According to POLITICO, more than a dozen business groups filed a petition Wednesday that provides some guidance to the NLRB as it prepares a rule to establish a new, more business-friendly definition of joint employment.

The business groups — including the Chamber of Commerce, the International Franchise Association and the HR Policy Association — suggested that the NLRB to require that any business classified as a joint employer (and therefore jointly liable for labor violations committed by its contractors and franchisees) must have “direct and immediate” control over the employees in question. “‘Essential terms and conditions of employment,’” the groups said in draft language obtained by Morning Shift, “shall mean the hiring, promotion, discipline and discharge of employees; determination of individual employee rates of pay and benefits; engaging in the day-to-day supervision of employees, and assigning to employees their individual work schedules, positions, and tasks.” More here.

Petitioners respectfully petition the Board to promulgate and issue the following rule,
pursuant to its authority granted by Sections 6 and 9 of the Act8:

“The Board may consider a person to be an employer in relation to an employee within the meaning of Section 2(2) of the National Labor Relations Act only if such person actually exercises direct and immediate control over the essential terms and conditions of the employment of such employee, and if the exercise of such control is more than limited and routine in nature.

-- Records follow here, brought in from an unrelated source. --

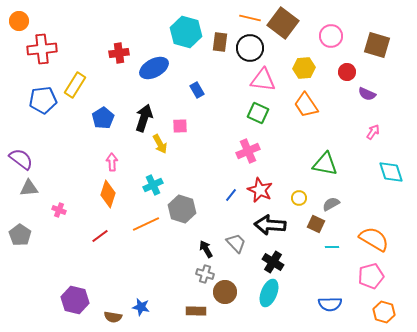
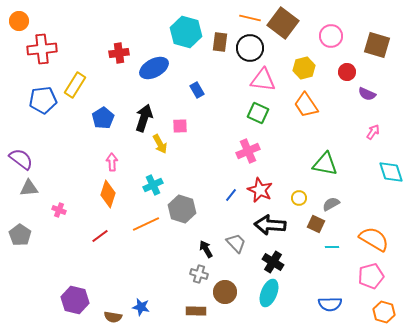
yellow hexagon at (304, 68): rotated 10 degrees counterclockwise
gray cross at (205, 274): moved 6 px left
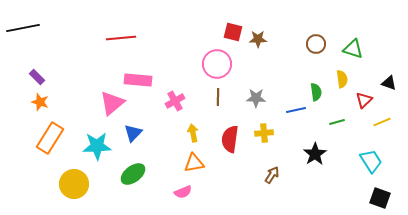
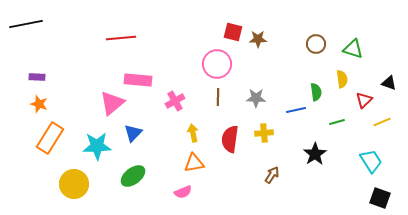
black line: moved 3 px right, 4 px up
purple rectangle: rotated 42 degrees counterclockwise
orange star: moved 1 px left, 2 px down
green ellipse: moved 2 px down
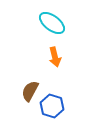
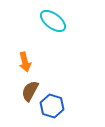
cyan ellipse: moved 1 px right, 2 px up
orange arrow: moved 30 px left, 5 px down
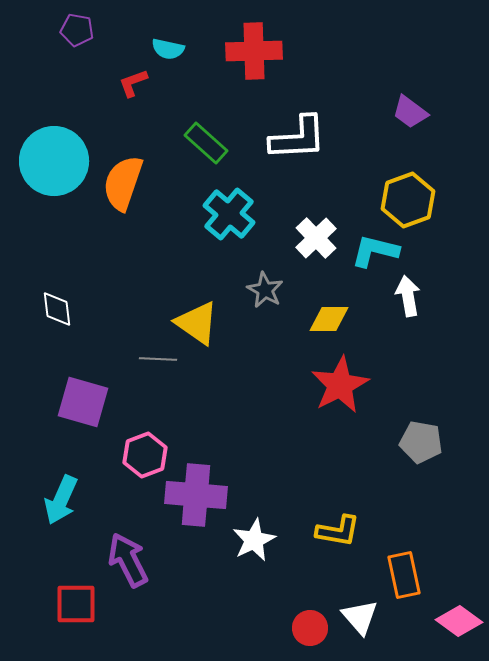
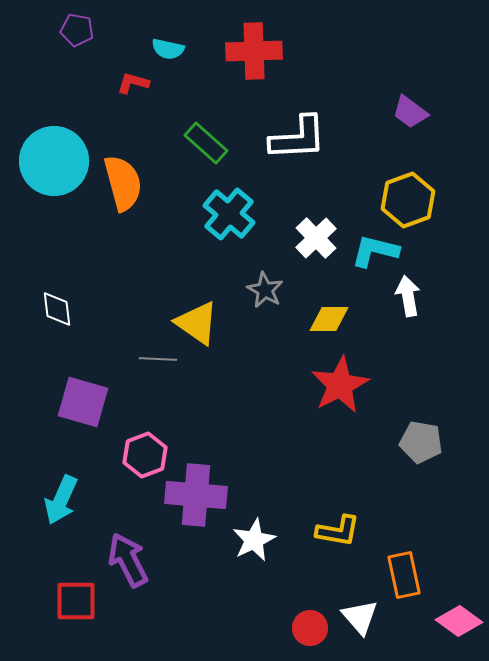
red L-shape: rotated 36 degrees clockwise
orange semicircle: rotated 146 degrees clockwise
red square: moved 3 px up
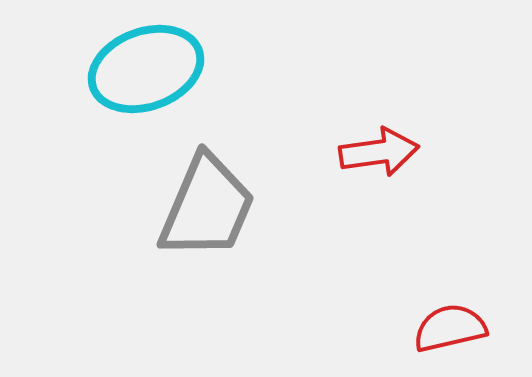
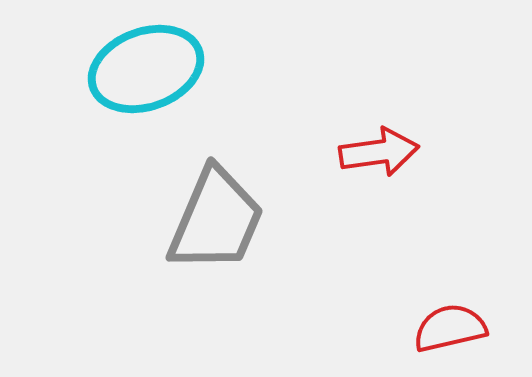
gray trapezoid: moved 9 px right, 13 px down
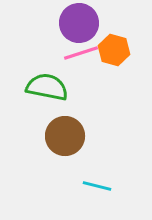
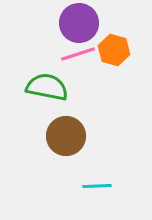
pink line: moved 3 px left, 1 px down
brown circle: moved 1 px right
cyan line: rotated 16 degrees counterclockwise
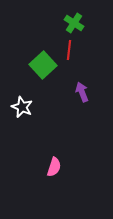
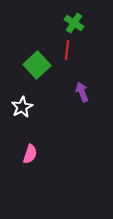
red line: moved 2 px left
green square: moved 6 px left
white star: rotated 20 degrees clockwise
pink semicircle: moved 24 px left, 13 px up
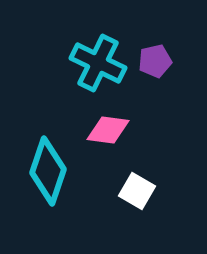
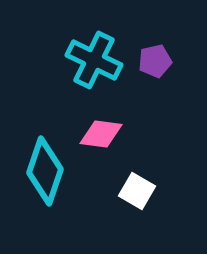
cyan cross: moved 4 px left, 3 px up
pink diamond: moved 7 px left, 4 px down
cyan diamond: moved 3 px left
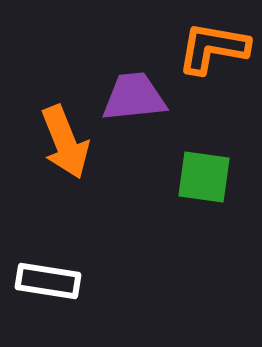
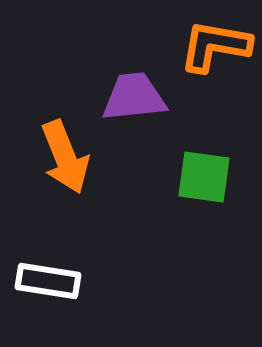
orange L-shape: moved 2 px right, 2 px up
orange arrow: moved 15 px down
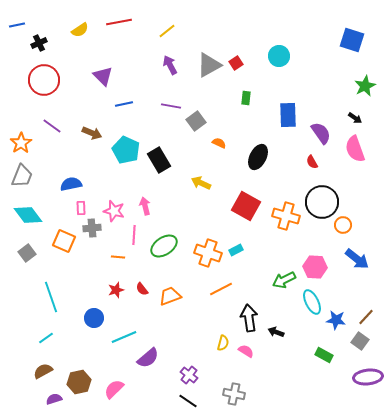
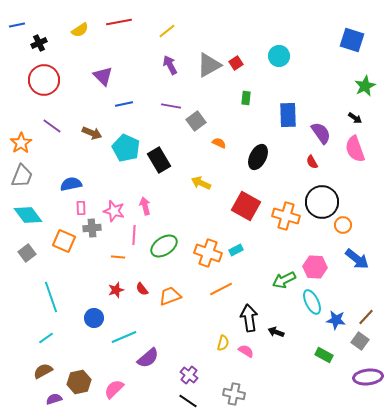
cyan pentagon at (126, 150): moved 2 px up
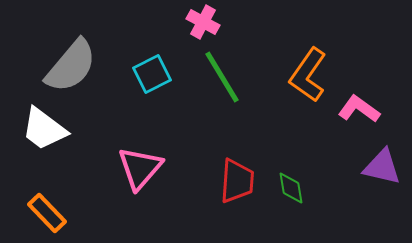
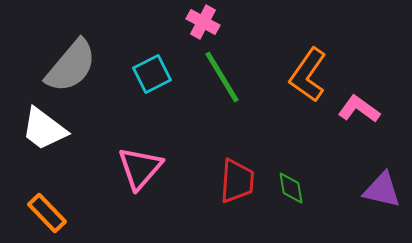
purple triangle: moved 23 px down
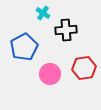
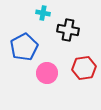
cyan cross: rotated 24 degrees counterclockwise
black cross: moved 2 px right; rotated 15 degrees clockwise
pink circle: moved 3 px left, 1 px up
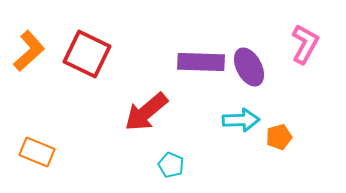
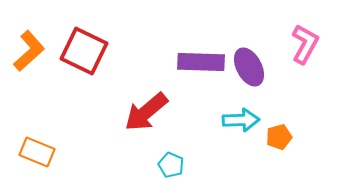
red square: moved 3 px left, 3 px up
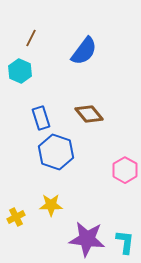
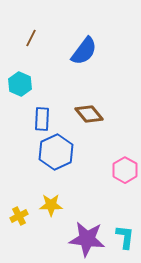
cyan hexagon: moved 13 px down
blue rectangle: moved 1 px right, 1 px down; rotated 20 degrees clockwise
blue hexagon: rotated 16 degrees clockwise
yellow cross: moved 3 px right, 1 px up
cyan L-shape: moved 5 px up
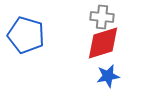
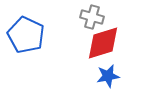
gray cross: moved 10 px left; rotated 10 degrees clockwise
blue pentagon: rotated 9 degrees clockwise
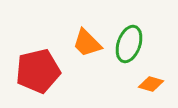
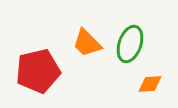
green ellipse: moved 1 px right
orange diamond: moved 1 px left; rotated 20 degrees counterclockwise
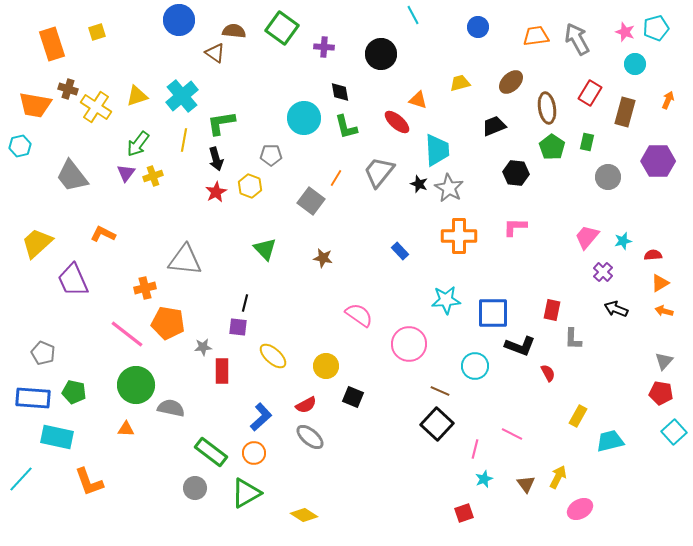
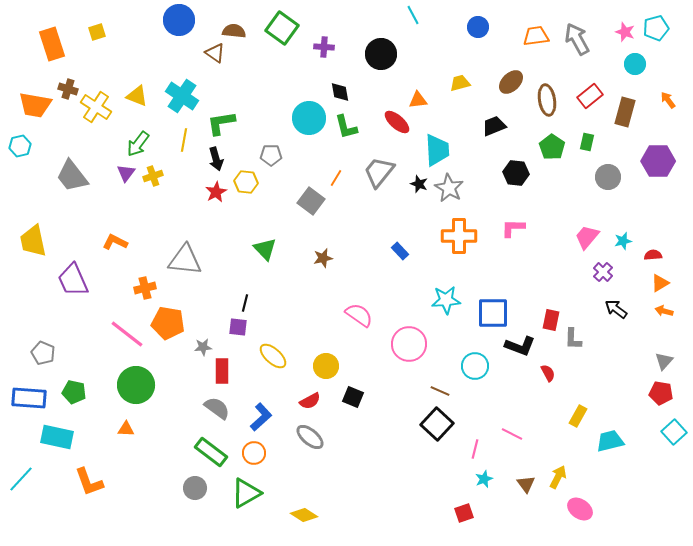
red rectangle at (590, 93): moved 3 px down; rotated 20 degrees clockwise
yellow triangle at (137, 96): rotated 40 degrees clockwise
cyan cross at (182, 96): rotated 16 degrees counterclockwise
orange triangle at (418, 100): rotated 24 degrees counterclockwise
orange arrow at (668, 100): rotated 60 degrees counterclockwise
brown ellipse at (547, 108): moved 8 px up
cyan circle at (304, 118): moved 5 px right
yellow hexagon at (250, 186): moved 4 px left, 4 px up; rotated 15 degrees counterclockwise
pink L-shape at (515, 227): moved 2 px left, 1 px down
orange L-shape at (103, 234): moved 12 px right, 8 px down
yellow trapezoid at (37, 243): moved 4 px left, 2 px up; rotated 60 degrees counterclockwise
brown star at (323, 258): rotated 24 degrees counterclockwise
black arrow at (616, 309): rotated 15 degrees clockwise
red rectangle at (552, 310): moved 1 px left, 10 px down
blue rectangle at (33, 398): moved 4 px left
red semicircle at (306, 405): moved 4 px right, 4 px up
gray semicircle at (171, 408): moved 46 px right; rotated 24 degrees clockwise
pink ellipse at (580, 509): rotated 65 degrees clockwise
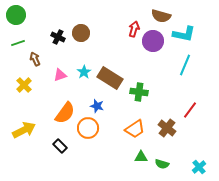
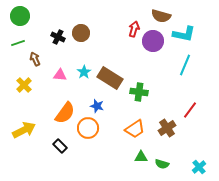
green circle: moved 4 px right, 1 px down
pink triangle: rotated 24 degrees clockwise
brown cross: rotated 18 degrees clockwise
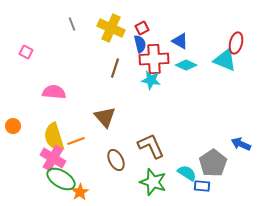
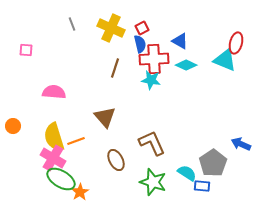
pink square: moved 2 px up; rotated 24 degrees counterclockwise
brown L-shape: moved 1 px right, 3 px up
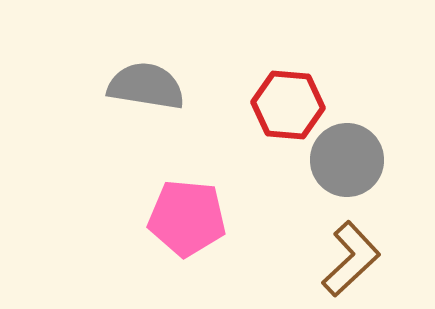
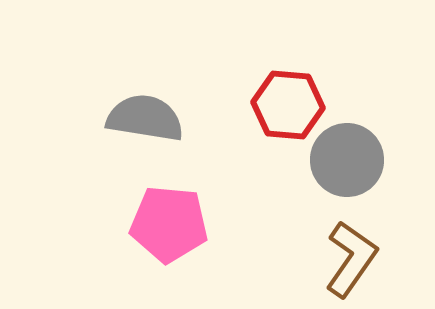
gray semicircle: moved 1 px left, 32 px down
pink pentagon: moved 18 px left, 6 px down
brown L-shape: rotated 12 degrees counterclockwise
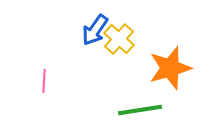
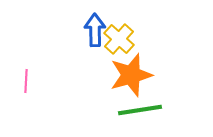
blue arrow: rotated 144 degrees clockwise
orange star: moved 39 px left, 7 px down
pink line: moved 18 px left
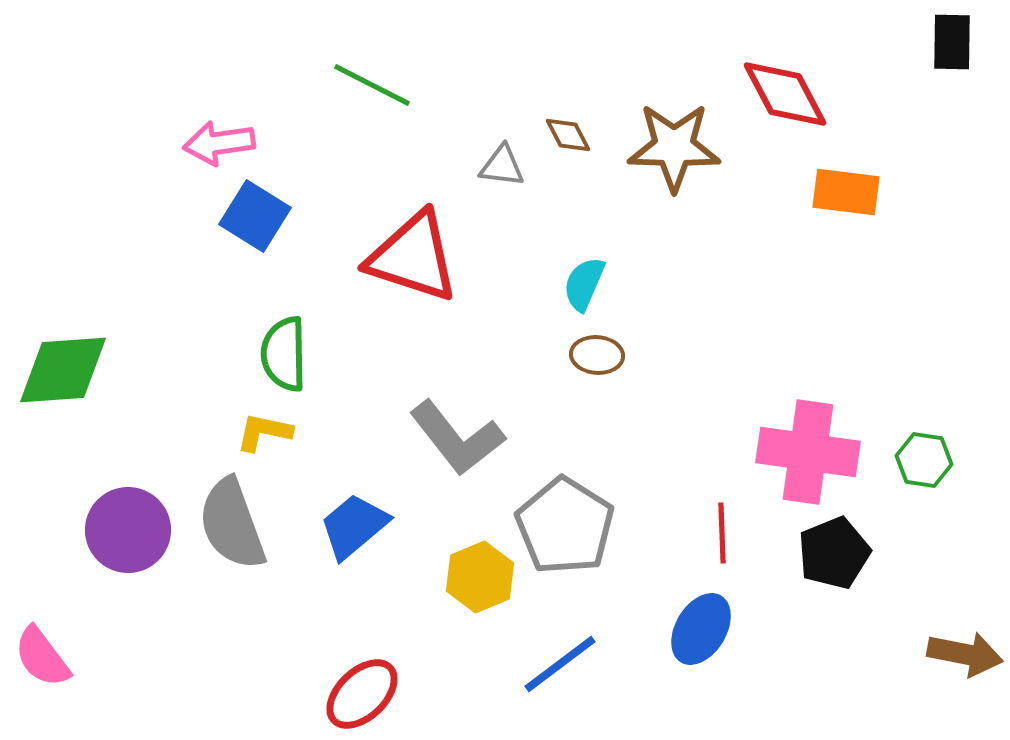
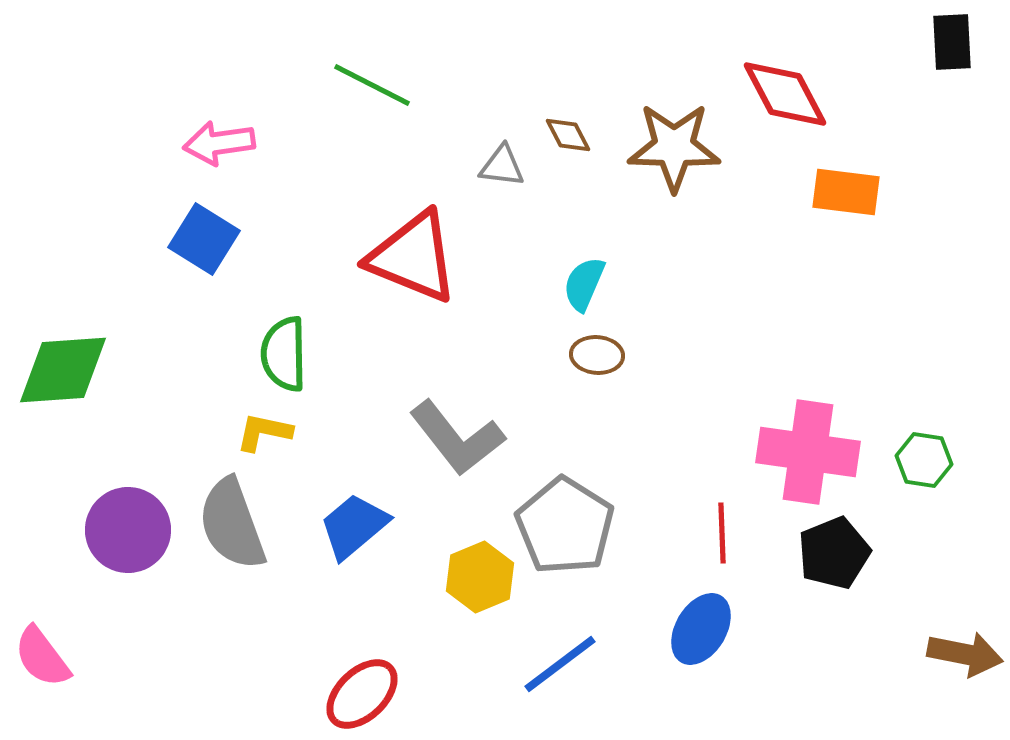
black rectangle: rotated 4 degrees counterclockwise
blue square: moved 51 px left, 23 px down
red triangle: rotated 4 degrees clockwise
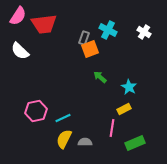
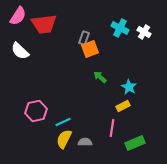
cyan cross: moved 12 px right, 2 px up
yellow rectangle: moved 1 px left, 3 px up
cyan line: moved 4 px down
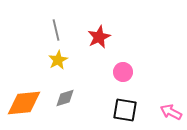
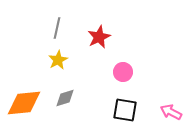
gray line: moved 1 px right, 2 px up; rotated 25 degrees clockwise
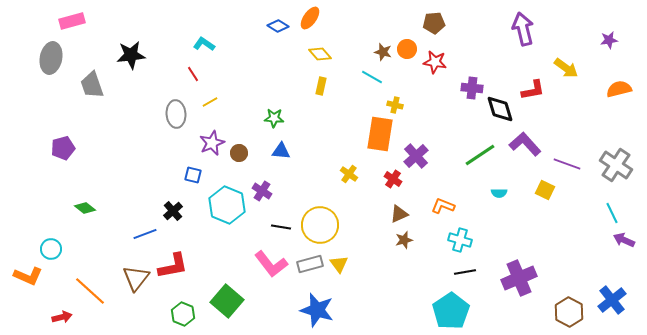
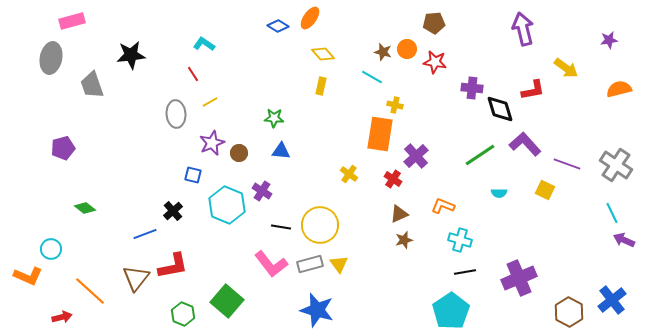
yellow diamond at (320, 54): moved 3 px right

“Essential terms and conditions of employment” shall mean the hiring, promotion, discipline and discharge of employees; determination of individual employee rates of pay and benefits; engaging in the day-to-day supervision of employees, and assigning to employees their individual work schedules, positions and tasks. Essential terms and conditions of employment shall not include any of the following: actions, policies or programs intended (1) by any franchisor to maintain or enforce the brand protection standards required of persons who enter into franchising arrangements with such franchisor; (2) by any entity to
implement or administer any social responsibility code or policy, including safety policies, with respect to suppliers, vendors or other entities with whom it has a business relationship; (3) by any entity to require compliance by its suppliers, vendors or other entity with whom it has a business relationship with any federal, state or local law, regulation or other legal requirement; (4) by any entity to
establish time parameters when the activity or work in question is to be performed; (5) by any entity to establish quality or outcome standards for any activity or work performed for such entity; (6) by any entity to require an individual to wear any type of uniform or any other type of identification that mentions in any manner the entity for which the activity or work is being performed; (7) by any entity to maintain or enforce product, brand, or reputational protection standards for its products, goods or services; and (8) to implement third party delivery and courier services, or technology-based shared staffing applications (including, but not limited to, insurance, training, financing and leasing services).

In no event shall retained or reserved but unexercised control over essential terms and conditions of employment, or the exercise of indirect control over essential terms and conditions of employment, constitute or be evidence of joint employer status under the Act.”